My time with this manageable condition went like this. March 26,1968 friendly fire from 9 mortars falling short on my unit 1/3 of my company was either killed or wounded. it was a bloody mess. it took me 40 years to face the facts about that and the rest of the war in general.
I was a rough and tough paratrooper with the 101st Airborne Division, one of the bad ass fighting forces in history. I can handle that war stuff and anything that went with it. I came home in December 67 and got discharged in July 1968. I tried to socialize into the neighborhood but was kind of stigmatized as a crazy Vietnam Vet, that occurred in the bar scene. That experience certainly did not help, so the tougher I got.
40 years later was D Day August 2007. I was out on my deck watching my 8 and 6 year old boys playing on the swing set in the field below. Across the field through a wooded area and across a creek was a family fun center. There was mini golf, batting cages and a driving range there. There was also a paint ball area here as well. I was having a cup of coffee 9am and the paint ball war was on rat tat ta ta ta. I got out of my chair ran to the railing and yelled down at my boys ” Zack, Josh get down and put some fire into that treeline” One of them yelled back up the hill ” dad what are you talking about”. I started to cry. I sat there for a short while and my wife opened the sliding door saw me and said whats going on? I looked up and said it is time that I check in to the VA and get some help.

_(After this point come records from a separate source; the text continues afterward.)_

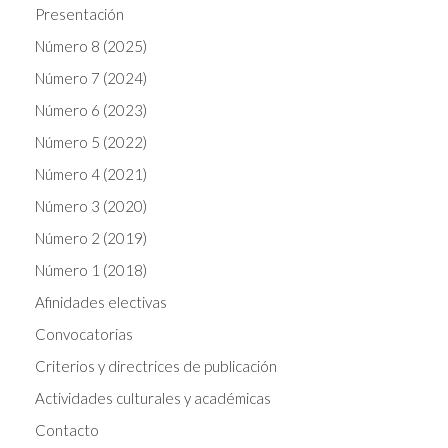
Presentación
Número 8 (2025)
Número 7 (2024)
Número 6 (2023)
Número 5 (2022)
Número 4 (2021)
Número 3 (2020)
Número 2 (2019)
Número 1 (2018)
Afinidades electivas
Convocatorias
Criterios y directrices de publicación
Actividades culturales y académicas
Contacto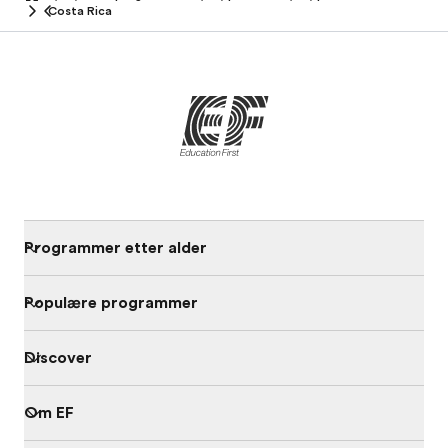
home
Costa Rica
Programmer etter alder
Populære programmer
Discover
Om EF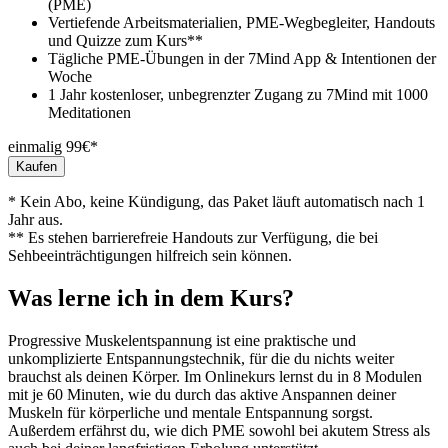
(PME)
Vertiefende Arbeitsmaterialien, PME-Wegbegleiter, Handouts
und Quizze zum Kurs**
Tägliche PME-Übungen in der 7Mind App & Intentionen der
Woche
1 Jahr kostenloser, unbegrenzter Zugang zu 7Mind mit 1000
Meditationen
einmalig 99€*
Kaufen
* Kein Abo, keine Kündigung, das Paket läuft automatisch nach 1
Jahr aus.
** Es stehen barrierefreie Handouts zur Verfügung, die bei
Sehbeeinträchtigungen hilfreich sein können.
Was lerne ich in dem Kurs?
Progressive Muskelentspannung ist eine praktische und
unkomplizierte Entspannungstechnik, für die du nichts weiter
brauchst als deinen Körper. Im Onlinekurs lernst du in 8 Modulen
mit je 60 Minuten, wie du durch das aktive Anspannen deiner
Muskeln für körperliche und mentale Entspannung sorgst.
Außerdem erfährst du, wie dich PME sowohl bei akutem Stress als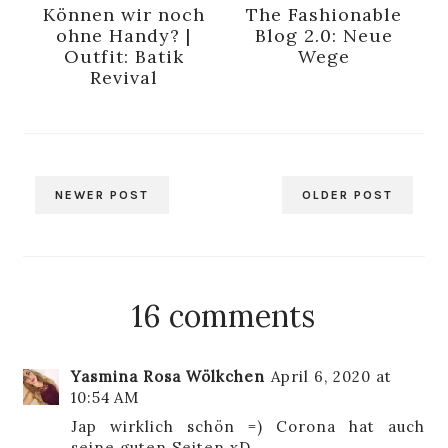
Können wir noch
The Fashionable
ohne Handy? |
Blog 2.0: Neue
Outfit: Batik
Wege
Revival
NEWER POST
OLDER POST
16 comments
Yasmina Rosa Wölkchen
April 6, 2020 at
10:54 AM
Jap wirklich schön =) Corona hat auch
seine guten Seiten xD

I joined the PTSD group at the Castle Point Hospital and things seemed to get better very soon. I then offered to have a spring and summer meeting a my house and have a barbecue while doing that. We normally met once a week at the hospital. The doc agreed and so we did. During the lunch time sometime at the 10 person table one of the guys said he could not come back to my house for the next meeting. I asked him why and he said that looking down at the field, which reminded him of a rice paddy through the woods and seeing people on canoes on the creek reminded him of the gooks on sampans in Vietnam. That was the last meeting at my house.
To wrap this up I found that the more time I spend with vets doing vet things helps me not think about the things in a stressful way. Going to American Legion or VFW or VVA meetings and the like that better I manage my PTSD. I think the more I talk to vets or just being at reunions or picnics or parades the less I think about the things I might think about in a different situation and then get anxious or “BACK IN THE NAM”. I must say that I talk , text or message vets every day It works for me maybe you can try it. TALK TO YOUR VIETNAM VET BROTHERS and God bless you.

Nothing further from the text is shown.